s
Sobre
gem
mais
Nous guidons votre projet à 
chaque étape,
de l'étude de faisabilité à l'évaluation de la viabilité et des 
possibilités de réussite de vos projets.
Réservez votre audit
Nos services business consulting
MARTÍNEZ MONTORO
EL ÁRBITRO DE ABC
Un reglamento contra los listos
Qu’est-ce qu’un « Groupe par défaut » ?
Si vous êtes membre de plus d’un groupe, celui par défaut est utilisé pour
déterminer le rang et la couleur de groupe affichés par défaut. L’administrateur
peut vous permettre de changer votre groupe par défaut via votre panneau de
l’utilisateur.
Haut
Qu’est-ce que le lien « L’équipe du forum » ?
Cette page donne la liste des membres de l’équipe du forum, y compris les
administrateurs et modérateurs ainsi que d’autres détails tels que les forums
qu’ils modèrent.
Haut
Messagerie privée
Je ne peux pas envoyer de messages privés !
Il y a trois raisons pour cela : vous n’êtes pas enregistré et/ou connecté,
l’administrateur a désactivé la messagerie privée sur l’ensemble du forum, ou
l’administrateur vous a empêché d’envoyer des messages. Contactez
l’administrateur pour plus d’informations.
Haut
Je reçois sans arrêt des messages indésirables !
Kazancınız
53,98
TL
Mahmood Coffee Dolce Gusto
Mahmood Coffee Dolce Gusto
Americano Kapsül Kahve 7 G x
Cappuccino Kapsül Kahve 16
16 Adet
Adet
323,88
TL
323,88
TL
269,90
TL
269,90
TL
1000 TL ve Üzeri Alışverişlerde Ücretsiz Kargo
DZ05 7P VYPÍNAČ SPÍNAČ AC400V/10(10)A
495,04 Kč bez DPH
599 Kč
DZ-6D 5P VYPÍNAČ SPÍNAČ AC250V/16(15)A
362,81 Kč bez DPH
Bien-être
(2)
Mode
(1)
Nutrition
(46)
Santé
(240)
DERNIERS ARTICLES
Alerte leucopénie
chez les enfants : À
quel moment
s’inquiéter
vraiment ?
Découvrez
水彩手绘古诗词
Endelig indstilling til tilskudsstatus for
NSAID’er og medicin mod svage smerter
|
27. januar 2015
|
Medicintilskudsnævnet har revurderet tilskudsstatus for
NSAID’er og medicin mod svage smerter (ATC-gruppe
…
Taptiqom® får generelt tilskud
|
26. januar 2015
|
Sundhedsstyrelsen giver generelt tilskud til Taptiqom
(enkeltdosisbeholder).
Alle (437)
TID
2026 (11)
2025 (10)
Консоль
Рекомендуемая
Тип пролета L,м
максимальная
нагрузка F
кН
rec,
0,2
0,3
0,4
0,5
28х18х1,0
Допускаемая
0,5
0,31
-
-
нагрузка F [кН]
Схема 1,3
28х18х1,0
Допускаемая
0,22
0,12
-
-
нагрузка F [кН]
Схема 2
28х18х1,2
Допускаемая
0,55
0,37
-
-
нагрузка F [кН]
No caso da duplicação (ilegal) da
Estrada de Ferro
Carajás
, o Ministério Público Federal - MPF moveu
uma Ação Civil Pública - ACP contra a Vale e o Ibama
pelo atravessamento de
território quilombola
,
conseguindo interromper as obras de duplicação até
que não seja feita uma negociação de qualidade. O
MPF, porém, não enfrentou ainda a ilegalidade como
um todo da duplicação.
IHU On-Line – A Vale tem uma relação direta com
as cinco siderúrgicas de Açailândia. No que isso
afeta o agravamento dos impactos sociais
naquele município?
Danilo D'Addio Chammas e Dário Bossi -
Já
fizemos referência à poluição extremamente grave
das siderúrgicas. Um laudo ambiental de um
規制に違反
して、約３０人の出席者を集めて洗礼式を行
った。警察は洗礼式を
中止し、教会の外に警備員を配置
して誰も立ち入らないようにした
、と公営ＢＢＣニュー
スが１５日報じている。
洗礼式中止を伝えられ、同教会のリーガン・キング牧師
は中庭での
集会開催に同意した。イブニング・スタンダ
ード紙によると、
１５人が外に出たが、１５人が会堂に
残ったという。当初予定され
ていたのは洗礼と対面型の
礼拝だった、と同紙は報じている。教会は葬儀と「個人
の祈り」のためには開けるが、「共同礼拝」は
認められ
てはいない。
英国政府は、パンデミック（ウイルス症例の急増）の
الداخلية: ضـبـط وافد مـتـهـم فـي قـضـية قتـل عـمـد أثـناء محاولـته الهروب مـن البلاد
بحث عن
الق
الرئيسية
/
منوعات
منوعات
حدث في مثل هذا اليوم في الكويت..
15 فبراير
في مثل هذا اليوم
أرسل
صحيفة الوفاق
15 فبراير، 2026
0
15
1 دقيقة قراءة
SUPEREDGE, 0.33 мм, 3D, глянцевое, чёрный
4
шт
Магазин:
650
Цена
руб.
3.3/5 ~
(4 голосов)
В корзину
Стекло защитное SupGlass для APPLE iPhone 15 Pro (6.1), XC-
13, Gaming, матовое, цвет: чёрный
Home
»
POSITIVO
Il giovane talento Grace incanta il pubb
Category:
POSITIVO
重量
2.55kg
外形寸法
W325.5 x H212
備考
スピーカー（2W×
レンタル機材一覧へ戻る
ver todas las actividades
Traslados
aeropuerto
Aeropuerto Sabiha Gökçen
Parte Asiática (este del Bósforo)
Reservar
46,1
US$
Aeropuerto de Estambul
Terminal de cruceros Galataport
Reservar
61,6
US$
····················
Brief »
Repeat the data above exactly.

Problem solution »
s
Sobre
gem
mais
Nous guidons votre projet à 
chaque étape,
de l'étude de faisabilité à l'évaluation de la viabilité et des 
possibilités de réussite de vos projets.
Réservez votre audit
Nos services business consulting
MARTÍNEZ MONTORO
EL ÁRBITRO DE ABC
Un reglamento contra los listos
Qu’est-ce qu’un « Groupe par défaut » ?
Si vous êtes membre de plus d’un groupe, celui par défaut est utilisé pour
déterminer le rang et la couleur de groupe affichés par défaut. L’administrateur
peut vous permettre de changer votre groupe par défaut via votre panneau de
l’utilisateur.
Haut
Qu’est-ce que le lien « L’équipe du forum » ?
Cette page donne la liste des membres de l’équipe du forum, y compris les
administrateurs et modérateurs ainsi que d’autres détails tels que les forums
qu’ils modèrent.
Haut
Messagerie privée
Je ne peux pas envoyer de messages privés !
Il y a trois raisons pour cela : vous n’êtes pas enregistré et/ou connecté,
l’administrateur a désactivé la messagerie privée sur l’ensemble du forum, ou
l’administrateur vous a empêché d’envoyer des messages. Contactez
l’administrateur pour plus d’informations.
Haut
Je reçois sans arrêt des messages indésirables !
Kazancınız
53,98
TL
Mahmood Coffee Dolce Gusto
Mahmood Coffee Dolce Gusto
Americano Kapsül Kahve 7 G x
Cappuccino Kapsül Kahve 16
16 Adet
Adet
323,88
TL
323,88
TL
269,90
TL
269,90
TL
1000 TL ve Üzeri Alışverişlerde Ücretsiz Kargo
DZ05 7P VYPÍNAČ SPÍNAČ AC400V/10(10)A
495,04 Kč bez DPH
599 Kč
DZ-6D 5P VYPÍNAČ SPÍNAČ AC250V/16(15)A
362,81 Kč bez DPH
Bien-être
(2)
Mode
(1)
Nutrition
(46)
Santé
(240)
DERNIERS ARTICLES
Alerte leucopénie
chez les enfants : À
quel moment
s’inquiéter
vraiment ?
Découvrez
水彩手绘古诗词
Endelig indstilling til tilskudsstatus for
NSAID’er og medicin mod svage smerter
|
27. januar 2015
|
Medicintilskudsnævnet har revurderet tilskudsstatus for
NSAID’er og medicin mod svage smerter (ATC-gruppe
…
Taptiqom® får generelt tilskud
|
26. januar 2015
|
Sundhedsstyrelsen giver generelt tilskud til Taptiqom
(enkeltdosisbeholder).
Alle (437)
TID
2026 (11)
2025 (10)
Консоль
Рекомендуемая
Тип пролета L,м
максимальная
нагрузка F
кН
rec,
0,2
0,3
0,4
0,5
28х18х1,0
Допускаемая
0,5
0,31
-
-
нагрузка F [кН]
Схема 1,3
28х18х1,0
Допускаемая
0,22
0,12
-
-
нагрузка F [кН]
Схема 2
28х18х1,2
Допускаемая
0,55
0,37
-
-
нагрузка F [кН]
No caso da duplicação (ilegal) da
Estrada de Ferro
Carajás
, o Ministério Público Federal - MPF moveu
uma Ação Civil Pública - ACP contra a Vale e o Ibama
pelo atravessamento de
território quilombola
,
conseguindo interromper as obras de duplicação até
que não seja feita uma negociação de qualidade. O
MPF, porém, não enfrentou ainda a ilegalidade como
um todo da duplicação.
IHU On-Line – A Vale tem uma relação direta com
as cinco siderúrgicas de Açailândia. No que isso
afeta o agravamento dos impactos sociais
naquele município?
Danilo D'Addio Chammas e Dário Bossi -
Já
fizemos referência à poluição extremamente grave
das siderúrgicas. Um laudo ambiental de um
規制に違反
して、約３０人の出席者を集めて洗礼式を行
った。警察は洗礼式を
中止し、教会の外に警備員を配置
して誰も立ち入らないようにした
、と公営ＢＢＣニュー
スが１５日報じている。
洗礼式中止を伝えられ、同教会のリーガン・キング牧師
は中庭での
集会開催に同意した。イブニング・スタンダ
ード紙によると、
１５人が外に出たが、１５人が会堂に
残ったという。当初予定され
ていたのは洗礼と対面型の
礼拝だった、と同紙は報じている。教会は葬儀と「個人
の祈り」のためには開けるが、「共同礼拝」は
認められ
てはいない。
英国政府は、パンデミック（ウイルス症例の急増）の
الداخلية: ضـبـط وافد مـتـهـم فـي قـضـية قتـل عـمـد أثـناء محاولـته الهروب مـن البلاد
بحث عن
الق
الرئيسية
/
منوعات
منوعات
حدث في مثل هذا اليوم في الكويت..
15 فبراير
في مثل هذا اليوم
أرسل
صحيفة الوفاق
15 فبراير، 2026
0
15
1 دقيقة قراءة
SUPEREDGE, 0.33 мм, 3D, глянцевое, чёрный
4
шт
Магазин:
650
Цена
руб.
3.3/5 ~
(4 голосов)
В корзину
Стекло защитное SupGlass для APPLE iPhone 15 Pro (6.1), XC-
13, Gaming, матовое, цвет: чёрный
Home
»
POSITIVO
Il giovane talento Grace incanta il pubb
Category:
POSITIVO
重量
2.55kg
外形寸法
W325.5 x H212
備考
スピーカー（2W×
レンタル機材一覧へ戻る
ver todas las actividades
Traslados
aeropuerto
Aeropuerto Sabiha Gökçen
Parte Asiática (este del Bósforo)
Reservar
46,1
US$
Aeropuerto de Estambul
Terminal de cruceros Galataport
Reservar
61,6
US$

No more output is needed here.